Only a fraction of Paris municipal libraries have DVD collections because they are considered unfair competition to private business. For the same reason public libraries in Paris get only one or two copies of best sellers and only after they books already have been in bookstores for two or three weeks.

The administration of the Paris public library prepares extensive lists of new books. On the day I visited the Bibliothèque Couronnes, staff members were reviewing the lists and deciding what books to buy. The branch’s collection includes 2,500 books in Arabic, which it buys from the Institute do Monde Arabe in Paris, the supplier currently approved by the administration. Many of these books are published in Lebanon. The library also subscribes to an Arabic newspaper for women published in London that is very popular with its customers. It had far fewer books in Arabic 10 years ago, but the administration directed it to buy more contemporary fiction. It also buys Arabic books on Vie Pratique (practical life) such as cooking, education and child rearing. The library has a large collection of books on sub-Saharan Africa as well, but these books are in French.
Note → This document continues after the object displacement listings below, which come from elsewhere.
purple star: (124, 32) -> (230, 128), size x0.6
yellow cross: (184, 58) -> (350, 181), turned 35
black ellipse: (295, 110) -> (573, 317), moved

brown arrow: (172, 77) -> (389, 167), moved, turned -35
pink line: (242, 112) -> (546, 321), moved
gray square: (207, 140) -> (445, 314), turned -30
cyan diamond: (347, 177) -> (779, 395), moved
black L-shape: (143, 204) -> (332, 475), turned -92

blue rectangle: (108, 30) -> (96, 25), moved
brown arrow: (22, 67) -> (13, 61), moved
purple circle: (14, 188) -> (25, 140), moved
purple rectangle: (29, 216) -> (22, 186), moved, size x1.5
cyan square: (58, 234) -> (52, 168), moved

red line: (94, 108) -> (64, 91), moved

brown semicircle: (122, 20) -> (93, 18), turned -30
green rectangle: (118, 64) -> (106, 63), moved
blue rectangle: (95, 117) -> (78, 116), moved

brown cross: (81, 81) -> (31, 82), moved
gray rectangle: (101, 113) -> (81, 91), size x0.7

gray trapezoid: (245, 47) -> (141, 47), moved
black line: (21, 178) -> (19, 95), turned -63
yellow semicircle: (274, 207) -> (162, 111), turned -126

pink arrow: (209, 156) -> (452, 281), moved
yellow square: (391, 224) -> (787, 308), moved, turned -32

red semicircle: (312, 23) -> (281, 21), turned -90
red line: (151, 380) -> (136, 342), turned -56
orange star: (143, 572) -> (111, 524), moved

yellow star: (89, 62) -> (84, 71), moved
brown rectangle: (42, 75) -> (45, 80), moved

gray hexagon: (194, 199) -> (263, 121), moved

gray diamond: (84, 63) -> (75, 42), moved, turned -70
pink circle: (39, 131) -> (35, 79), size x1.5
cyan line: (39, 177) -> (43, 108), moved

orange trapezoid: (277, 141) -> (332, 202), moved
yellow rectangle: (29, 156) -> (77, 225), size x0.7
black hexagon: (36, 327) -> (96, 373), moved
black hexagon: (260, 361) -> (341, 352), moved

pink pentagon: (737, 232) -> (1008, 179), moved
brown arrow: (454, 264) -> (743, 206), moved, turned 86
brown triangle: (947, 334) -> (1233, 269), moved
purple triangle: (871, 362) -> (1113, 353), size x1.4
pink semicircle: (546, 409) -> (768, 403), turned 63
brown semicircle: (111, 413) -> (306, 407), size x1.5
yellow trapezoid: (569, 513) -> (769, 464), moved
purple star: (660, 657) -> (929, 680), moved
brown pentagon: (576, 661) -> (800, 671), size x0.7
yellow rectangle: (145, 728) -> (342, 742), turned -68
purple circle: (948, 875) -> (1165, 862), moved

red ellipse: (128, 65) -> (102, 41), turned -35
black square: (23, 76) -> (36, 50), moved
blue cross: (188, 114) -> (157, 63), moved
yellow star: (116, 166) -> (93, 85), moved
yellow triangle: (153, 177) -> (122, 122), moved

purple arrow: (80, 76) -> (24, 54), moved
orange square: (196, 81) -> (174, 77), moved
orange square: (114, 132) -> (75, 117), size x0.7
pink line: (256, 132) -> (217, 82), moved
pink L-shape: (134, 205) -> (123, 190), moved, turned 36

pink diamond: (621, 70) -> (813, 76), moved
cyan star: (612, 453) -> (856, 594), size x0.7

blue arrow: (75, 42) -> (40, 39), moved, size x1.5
The children’s area was recently renovated with new paint, new furniture and new carpets. The library arranges some books by theme and others by a simplified version of Dewey. The non-fiction is arranged by age, with the books for younger children on the lower shelves and the books for older children on the higher shelves. The library also puts books and magazines together on the shelves in the subject areas.

Like the libraries in Germany, the Paris libraries open library accounts for schools and community organizations. The lending period for these organizations is six week. Children pay no fine if they return their materials late, but if they do this too many times their accounts are blocked.

Plans for the branch library include weeding many print reference resources, especially some encyclopedias because customers now get this information from the internet and replacing the books in this area with foreign language and other self-learning materials as well as job and career materials. Romain also wants to replace the furniture in the newspaper reading room and put a coffee machine in the foyer. Customers will be allowed to drink coffee in the library.